As such, it's difficult to imagine the sensory extravaganza dogs experience during their regularly-scheduled sniff stops on walks. It's exactly the excitement they're seeking, though, it seems, when they seat themselves in the car with their heads out of the window, tongues blowing freely in the breeze.

Per Live Science, the science of smell is quite complicated. The olfactory membrane in the nose (of dogs and humans alike) reacts to air and molecules of smells. Receptors in this area, which are the size of a postage stamp in humans, react to the particles of odor and send them to the olfactory bulb in our heads. This is how smells are both detected and identified, from a total of about 10,000 that humans can discern. Dogs, needless to say, are far more smell sensitive, hence their eager post at the car window.

Air flows and the nose knows

Mental Floss states that, as it is airflow that permits the detection of different scents, more airflow equals more odors. This is the kind of math that our faithful dogs can get behind, and so it's believed that sticking their heads out of car windows with their mouths open gets them access to hitherto-unimagined levels of smell nirvana. Throw in the fact that the car is surely moving much of the time and so new smells are coming and going all the time, and it's easy to see the appeal of this practice. If you're a dog, that is.

The olfactory membrane of a dog is much larger than ours, Mental Floss goes on. It's around the size of a handkerchief, reportedly, and contains 225 million scent receptors to our meager 5 million. Getting the air flowing around that big sniffer is surely a treat.
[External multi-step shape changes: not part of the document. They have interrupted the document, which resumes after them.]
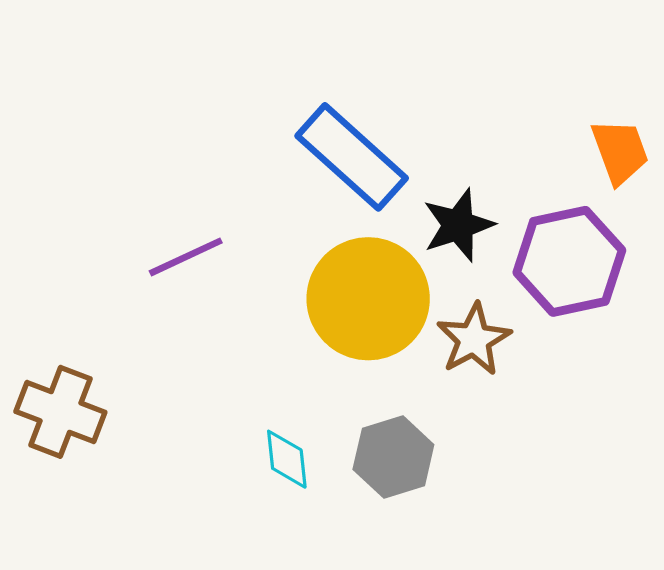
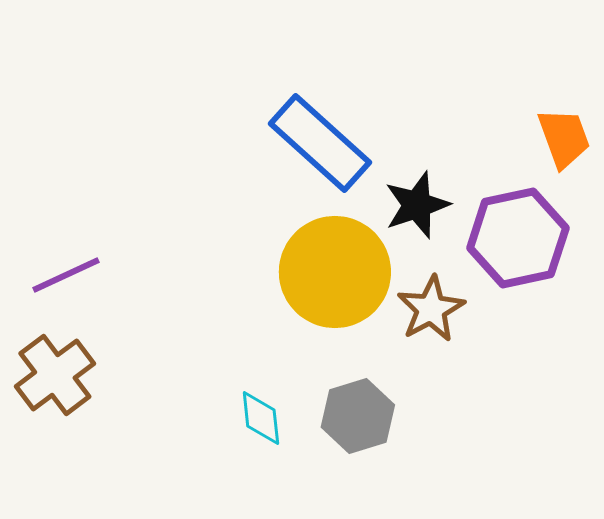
purple line: (186, 257) -> (66, 275), moved
brown cross: (60, 412) -> (55, 375), turned 32

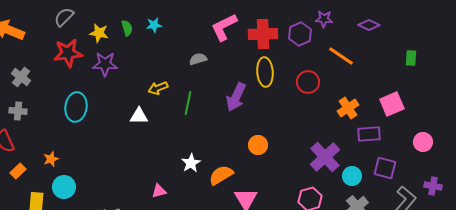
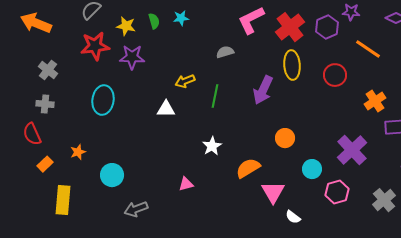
red cross: (263, 34) -> (290, 27), turned -36
white star: (191, 163) -> (212, 146), moved
cyan circle: (352, 176) -> (312, 169), moved
cyan circle: (64, 187) -> (112, 175), moved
A dog's sense of smell is truly remarkable. Per VCA Animal Hospitals, they can detect the adrenaline in humans and can manipulate their nostrils separately to determine the location of a smell (which does wonders for their sense of direction). They even have a unique organ, Jacobsen's organ, in their nasal cavities, which allows for the detection of various chemicals such as pheromones. In short, dogs are meant to sniff their way through life, which seems to be exactly what they're trying to do when they're out for a drive.